This year on Veteran’s Day I remember my great uncle Colonel Gerard M. Leies, United Stated Air Force.

Military Commendations:

Air Medal with Two Oak Leaves

Air Force Commendation Medal

Air Force Outstanding Unit Award

 

Great Uncle Gerard attended the University of Chicago and University of California and received a master’s degree in physics after attending Loyola University.

He enlisted in the Air Corp on June 23rd, 1941.  He served as a weather officer for the 13th Bomber Command and 13th Air Force supporting the Guadalcanal and Philippines Liberation campaigns.

He left military service at the end of the war and returned in 1948.  From 1948 to 1950 he served as Special Projects Officer with the Air Weather Service in Washington, D.C.

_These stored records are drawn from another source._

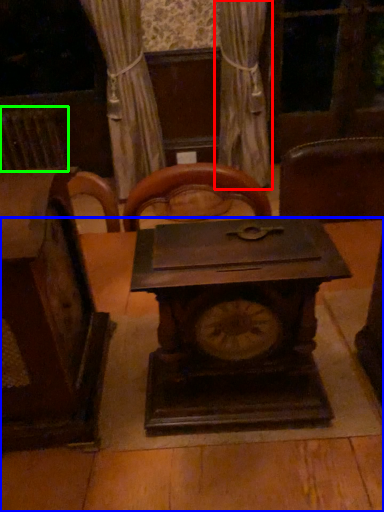 Question: Which is farther away from curtain (highlighted by a red box)? table (highlighted by a blue box) or radiator (highlighted by a green box)?

Choices:
 (A) table
 (B) radiator

Answer: (A) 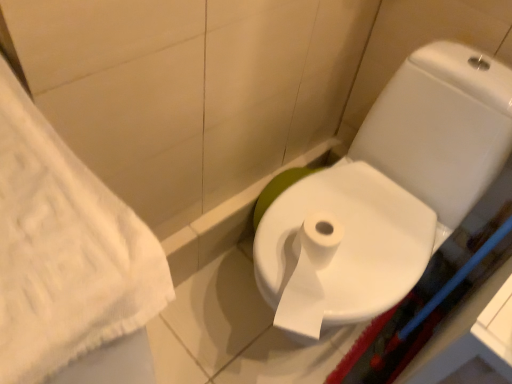 Question: Is white textured towel at left beside white glossy toilet at center?

Choices:
 (A) no
 (B) yes

Answer: (A)

Question: Is white textured towel at left behind white glossy toilet at center?

Choices:
 (A) no
 (B) yes

Answer: (A)

Question: Is white textured towel at left not close to white glossy toilet at center?

Choices:
 (A) yes
 (B) no

Answer: (B)

Question: Is white glossy toilet at center completely or partially inside white textured towel at left?

Choices:
 (A) no
 (B) yes

Answer: (A)

Question: Is white textured towel at left bigger than white glossy toilet at center?

Choices:
 (A) yes
 (B) no

Answer: (B)

Question: From the image's perspective, would you say white textured towel at left is shown under white glossy toilet at center?

Choices:
 (A) yes
 (B) no

Answer: (A)

Question: From the image's perspective, is white paper bidet at center on white textured towel at left?

Choices:
 (A) no
 (B) yes

Answer: (B)

Question: Is white paper bidet at center thinner than white textured towel at left?

Choices:
 (A) no
 (B) yes

Answer: (B)

Question: Is white paper bidet at center positioned with its back to white textured towel at left?

Choices:
 (A) yes
 (B) no

Answer: (B)

Question: Is white paper bidet at center taller than white textured towel at left?

Choices:
 (A) yes
 (B) no

Answer: (B)

Question: Considering the relative sizes of white paper bidet at center and white textured towel at left in the image provided, is white paper bidet at center smaller than white textured towel at left?

Choices:
 (A) yes
 (B) no

Answer: (A)

Question: From the image's perspective, does white paper bidet at center appear lower than white textured towel at left?

Choices:
 (A) yes
 (B) no

Answer: (B)

Question: Are white paper bidet at center and white glossy toilet at center beside each other?

Choices:
 (A) yes
 (B) no

Answer: (A) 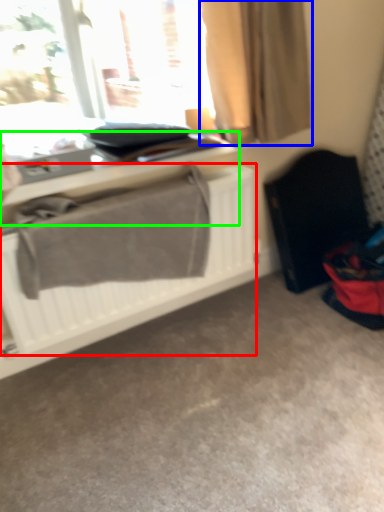 Question: Which object is the farthest from radiator (highlighted by a red box)? Choose among these: curtain (highlighted by a blue box) or table (highlighted by a green box).

Choices:
 (A) curtain
 (B) table

Answer: (A) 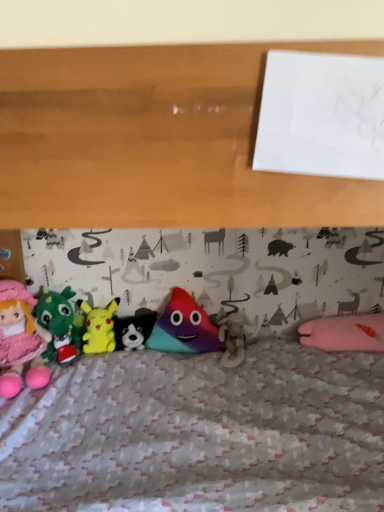 Question: Relative to white plush dog at center, arranged as the third toy when viewed from the right, is velvet green dragon at left, which appears as the 2th toy when viewed from the left, in front or behind?

Choices:
 (A) behind
 (B) front

Answer: (B)

Question: In terms of height, does velvet green dragon at left, which appears as the 2th toy when viewed from the left, look taller or shorter compared to white plush dog at center, marked as the fourth toy in a left-to-right arrangement?

Choices:
 (A) short
 (B) tall

Answer: (B)

Question: Estimate the real-world distances between objects in this image. Which object is closer to the fluffy white teddy bear at center, which ranks as the 6th toy in left-to-right order?

Choices:
 (A) yellow plush toy at center, acting as the fourth toy starting from the right
 (B) white plush dog at center, arranged as the third toy when viewed from the right
 (C) matte pink plush doll at left, which is counted as the 6th toy, starting from the right
 (D) multicolored plush toy at center, which is the second toy from right to left
 (E) velvet green dragon at left, which appears as the 2th toy when viewed from the left

Answer: (D)

Question: Which is nearer to the white plush dog at center, marked as the fourth toy in a left-to-right arrangement?

Choices:
 (A) matte pink plush doll at left, which is counted as the first toy, starting from the left
 (B) fluffy white teddy bear at center, which ranks as the 6th toy in left-to-right order
 (C) yellow plush toy at center, acting as the fourth toy starting from the right
 (D) velvet green dragon at left, which appears as the 2th toy when viewed from the left
 (E) multicolored plush toy at center, which appears as the 5th toy when viewed from the left

Answer: (C) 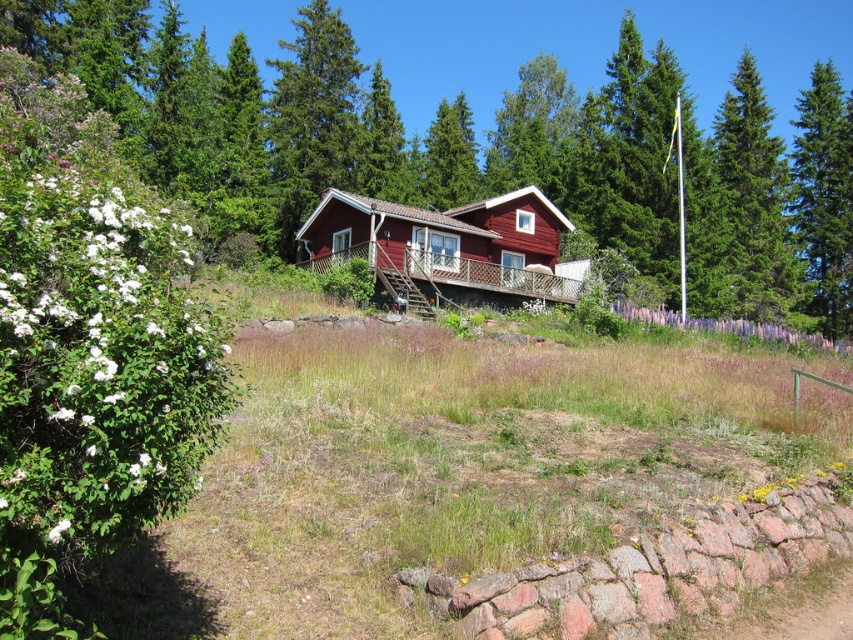 You are standing at the entrance of the matte red cabin at center and want to walk towards the green coniferous tree at right. Which direction should you move relative to the cabin?

Since the matte red cabin at center is in front of the green coniferous tree at right, you should move towards the right side of the cabin to reach the tree.

You are a gardener planning to plant a new tree in the area between the green coniferous tree at right and the purple soft grass at center. Considering their sizes, which object should you place closer to the new tree to ensure enough space?

The green coniferous tree at right is larger than the purple soft grass at center, so you should place the new tree closer to the purple soft grass at center to ensure sufficient space. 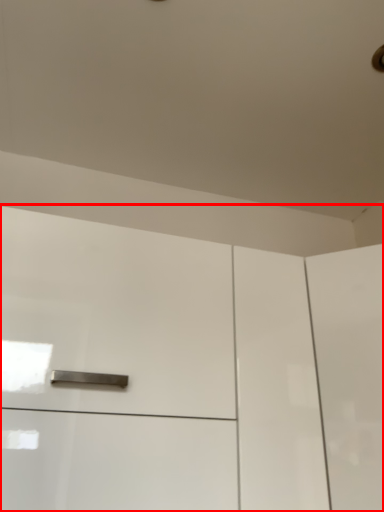 Question: From the image's perspective, what is the correct spatial relationship of cabinetry (annotated by the red box) in relation to screen door?

Choices:
 (A) below
 (B) above

Answer: (B) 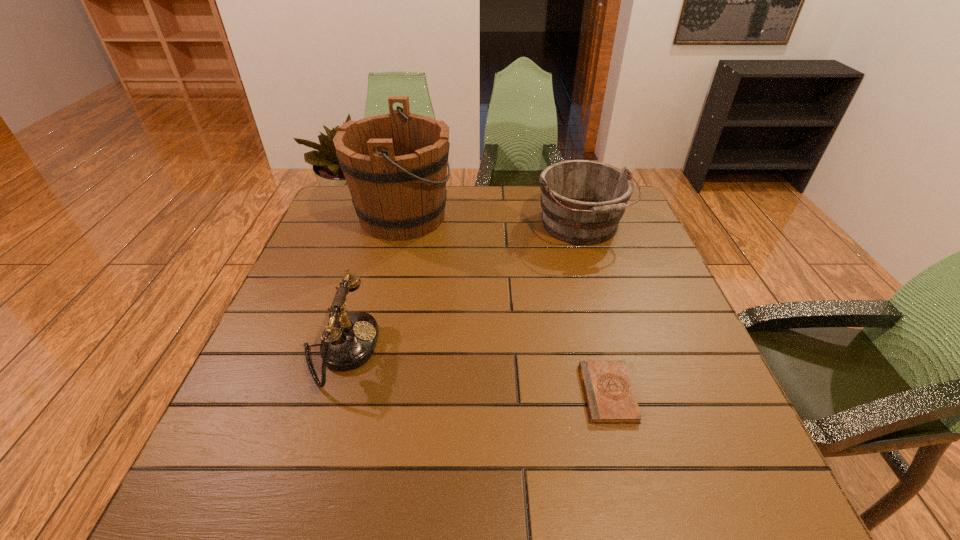 The width and height of the screenshot is (960, 540). Find the location of `the left wine bucket`. the left wine bucket is located at coordinates (395, 165).

Locate an element on the screen. the taller wine bucket is located at coordinates (395, 165).

Where is `the right wine bucket`? This screenshot has width=960, height=540. the right wine bucket is located at coordinates (582, 201).

Identify the location of telephone. The height and width of the screenshot is (540, 960). [349, 339].

Where is `diary`? diary is located at coordinates (610, 398).

The height and width of the screenshot is (540, 960). What are the coordinates of `vacant space located on the side of the taller wine bucket with the handle for carrying` in the screenshot? It's located at (548, 216).

Identify the location of vacant area situated 0.050m on the front of the shorter wine bucket. (593, 267).

Find the location of a particular element. free space located on the dial of the telephone is located at coordinates (489, 349).

This screenshot has height=540, width=960. Identify the location of free space located 0.190m on the spine side of the diary. (487, 393).

This screenshot has width=960, height=540. I want to click on free location located on the spine side of the diary, so click(x=487, y=393). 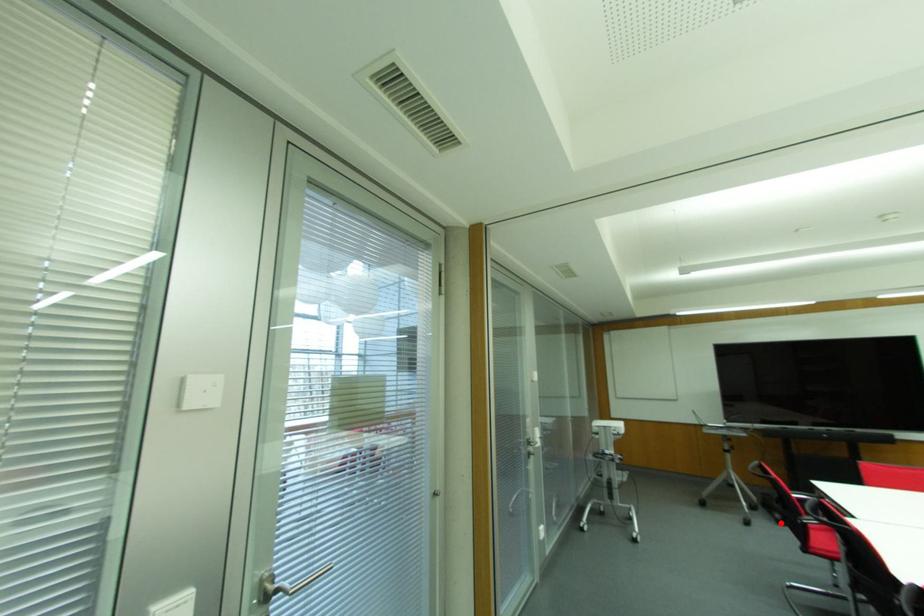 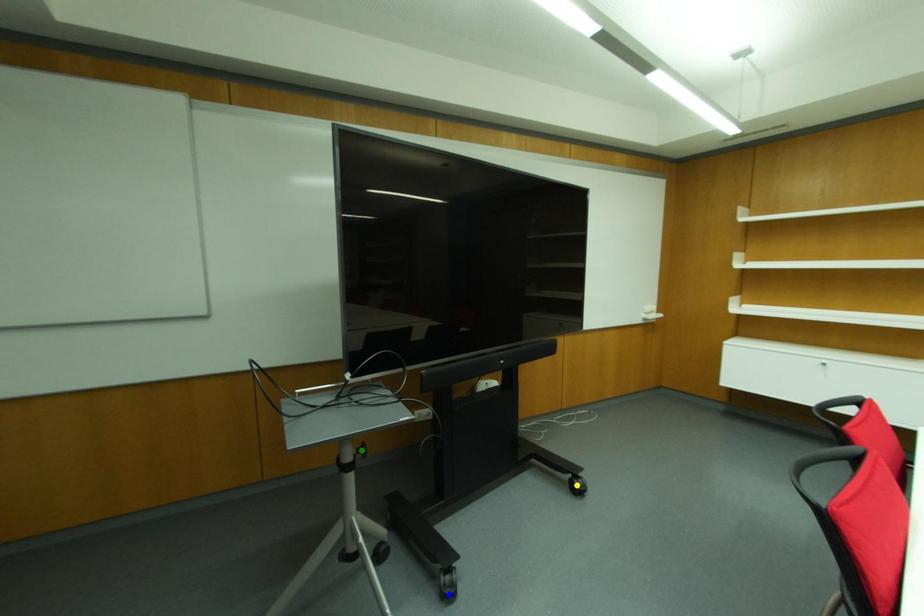 Question: I am providing you with two images of the same scene from different viewpoints. A red point is marked on the first image. You are given multiple points on the second image. Can you choose the point in image 2 that corresponds to the point in image 1?

Choices:
 (A) green point
 (B) blue point
 (C) yellow point

Answer: (B)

In 1953 he was assigned to Aeronautical Research Laboratory at Wright – Patterson Air Force Base in Dayton, Ohio, serving as a physicist and then as Chief of the Modern Physics branch.  He and Donald Reynolds developed a solar generator that ran through cadmium sulfide which the Air Force hoped would be used to power homes in the future.  This headline news was picked up by the Associated Press and re-printed across the country in June, 1954.

Uncle Gerard did further work for the Air Force in nuclear physics, solid wastes physics, plasma physics, relativity, and nuclear engineering at the Air Force Technical Applications Center in Orlando, Florida.

In 1962 he was awarded a doctorate from Georgetown University and retired from the Air Force.  He remained active in research for the Air Force as a civilian and expanded his research field to include nucleonics.

 

GerardLeies
Colonel Leies is on the right

 

Uncle Gerard died in 2008.  His obituary attributes him to being one of the nation’s first nuclear physicists.  He is buried in Arlington National Cemetery.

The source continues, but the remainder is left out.